Ireland is unusual in that this shift in official thinking began much later and gender stereotypes remain today. Nowhere is this more visible than in the State’s hands-off approach to childcare.

In all other rich EU countries, childcare is considered an essential public service. In Denmark, Finland, and Sweden, access to full-time care is guaranteed to all children aged one year or younger. A similar right exists in Germany, but publicly-funded centres closing at lunchtime is common making full-time employment difficult for mothers. In Austria, Belgium, and France, childcare is available for the year or two before children start primary school. In Ireland, where private for-profit businesses provide the majority of childcare facilities, there is no legal right to a childcare place.

However, the right to access childcare does not automatically guarantee it is affordable for parents.

While all member states offer some support to reduce childcare fees, there is wide variation in the generosity of the subsidies and the resulting out-of-pocket expense for parents.

In eight of the EU27 states, free or extremely low-cost publicly-funded childcare is available for all children regardless of how much their parents earn or the family type. More typically, childcare subsidies are more generous for low-income, lone-parents and migrant families.

In Ireland, during the Celtic Tiger years, a fourfold increase in Child Benefit was used as a vehicle to help working parents with childcare costs in a way that ensured families with a stay-at-home parent would equally benefit from social spending.

More recently, a new National Childcare Scheme, launched in November 2019, provides universal (paid to all) and targeted (must meet certain criteria) subsidies for children aged between 24 weeks and 15 years using a registered childcare provider, giving parents a statutory right to financial support for childcare fees for the first time.

“The State must recognise childcare as an essential public service for which it is primarily responsible for delivering and resourcing.”

The universal subsidy is paid at a very modest €0.50 per hour, up to a maximum of €22.50 per week per child. Top-ups are however paid up to €145 per week per child.
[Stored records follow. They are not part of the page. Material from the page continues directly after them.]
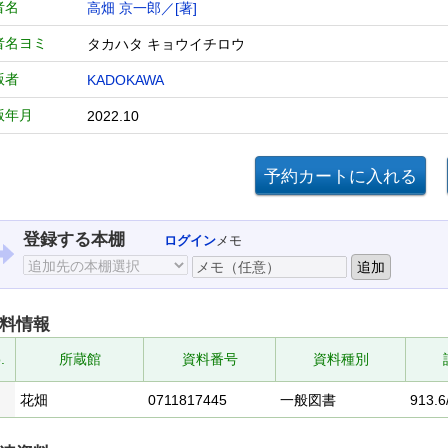
者名
高畑 京一郎／[著]
者名ヨミ
タカハタ キョウイチロウ
版者
KADOKAWA
版年月
2022.10
登録する本棚
ログイン
メモ
料情報
.
所蔵館
資料番号
資料種別
花畑
0711817445
一般図書
913.6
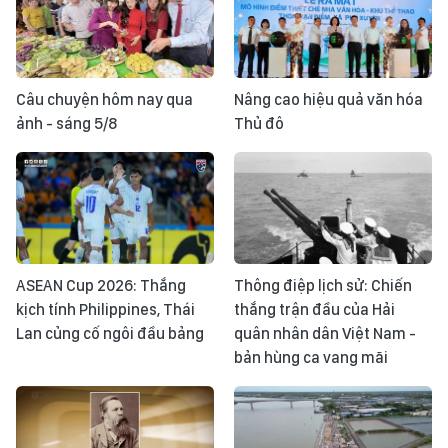
Câu chuyện hôm nay qua
Nâng cao hiệu quả văn hóa
ảnh - sáng 5/8
Thủ đô
ASEAN Cup 2026: Thắng
Thông điệp lịch sử: Chiến
kịch tính Philippines, Thái
thắng trận đầu của Hải
Lan củng cố ngôi đầu bảng
quân nhân dân Việt Nam -
bản hùng ca vang mãi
But as the maximum income threshold (€60,000) for a top-up subsidy is the same for one-earner and two-earner households, a working couple earning above low pay (two-thirds the median income) will not qualify.

As a result, the cost of childcare for working couples in Ireland remains the most expensive in the entire EU. On average, they spend €187 per child per week for full day care or 20 per cent of their joint income on fees for two pre-school children. This is a bigger share of the family budget than is typically spent on housing costs (15.7 per cent).

Unsurprisingly, Ireland has one of the lowest rates of working mothers in the EU27 alongside Italy, Greece, and Spain where one-third of women aged between 25 and 54 with children are outside the workforce.

One of the main contributing factors to our crippling cost of childcare is that, unusually, fees are not subject to any regulation by the State in Ireland nor are costs capped for families with multiple children using childcare services.

Business owners point to underinvestment by government. Funding is comparatively very low and markedly below the UNICEF recommended benchmark of investing at least 1 per cent of GDP in early years childcare. However, the Parliamentary Budget Office notes it is not clear what effect the significant increased funding over the past decade has had on costs for parents.

At the same time, professionally qualified staff in the sector continue to be some of the lowest paid workers in the economy and paid far less than their EU counterparts. A longstanding fact only acknowledged by government in the past year with a commitment to introduce legally binding minimum pay rates and terms and conditions for the sector’s 30,000 female workforce.

It beggars belief that the State’s continued absence from childcare is happening against the backdrop of Ireland having the highest fertility rate in the EU27, after France and Sweden. The crisis in childcare is not a niche issue.

The market has failed. The State must recognise childcare as an essential public service for which they are primarily responsible for delivering and resourcing. It is the European way. It is the only way to guarantee accessible and affordable childcare for families and decent pay and conditions for workers.